Katie Rodriguez here, thinking about slip-n-slides. Not the fun ones, though—the ones that plague Big Sur’s coastline.
At last week’s Big Sur Multi-Agency Association Council meeting, Caltrans representative Aaron Henkel, deputy director of traffic and maintenance, announced that Highway 1 at Rocky Creek will likely go down to one lane only starting in January 2026. Another kicker (the sighs from the crowd mounting as he spoke) was the fact that this lane would be closed for two years, with little flexibility in terms of length.
The sighs are, perhaps, obvious. Highway 1 has been closed for nearly three years; the Garrapata Creek Bridge had only one lane open for two years beginning in 2021; and the slides continue with no regard for the humans of Big Sur.
Looking back in reverse chronological order: Regent’s Slide occurred in 2024, overlapping with Paul’s Slide in 2023; Rat Creek Slide in 2021; and Mud Creek Slide in 2017, which overlapped with the Pfeiffer Canyon Bridge Slide. Nevermind the slips—like the one near Rocky Creek Bridge in March 2024.
Assemblymember Dawn Addis, D-Morro Bay, hoping to alleviate some of the accumulated frustration, probed Henkel with: “I think you should really reconsider this timing and its overlap with Regent's Slide." To which he responded with a “no-can-do:” the RFP was out, and once a contract has been awarded, there is only so long to execute on a contract until it expires.
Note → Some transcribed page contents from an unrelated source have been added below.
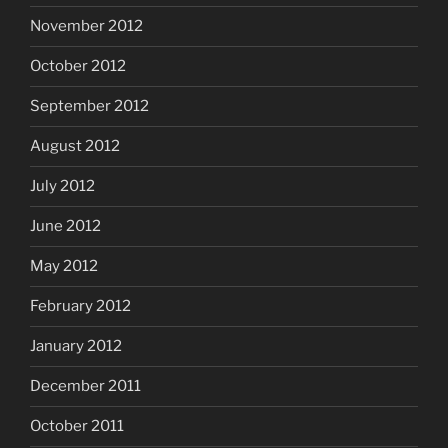
November 2012
October 2012
September 2012
August 2012
July 2012
June 2012
May 2012
February 2012
January 2012
December 2011
October 2011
And two years is necessary to do this kind of bridge treatment.
So, what are they doing? Something called electrochemical chloride extraction. It’s the same treatment that closed one lane at Garrapata Creek Bridge from August 2021 to November 2023, costing $6.7 million. The process fortifies bridges by removing chloride ions from chloride-contaminated reinforced concrete, by applying an electrical current to the steel rebar.
In other words, the treatment addresses the corrosion damage on bridges caused by the salty fog. Caltrans says it’s been used all over the state, and in Big Sur, at Garrapata Creek Bridge, Big Creek Bridge and MalPaso Creek Bridge.
That means, more bridges to fortify, and many more years of lane closures to be had at bridges along the Big Sur coastline that have yet to be treated.
The treatment at Rocky Creek Bridge is estimated to cost $16.33 million, part of a $5 billion statewide funding effort (from a mix of state and federal funds) for local projects, bridge repairs, alternative transportation options and freight movement.
The good news: hopefully, better (safer) bridges ahead.
The bad news: congestion—slower drives into Monterey for doctors’ appointments, fears of a Car Week–style backup. These are things Big Sur residents are all too familiar with.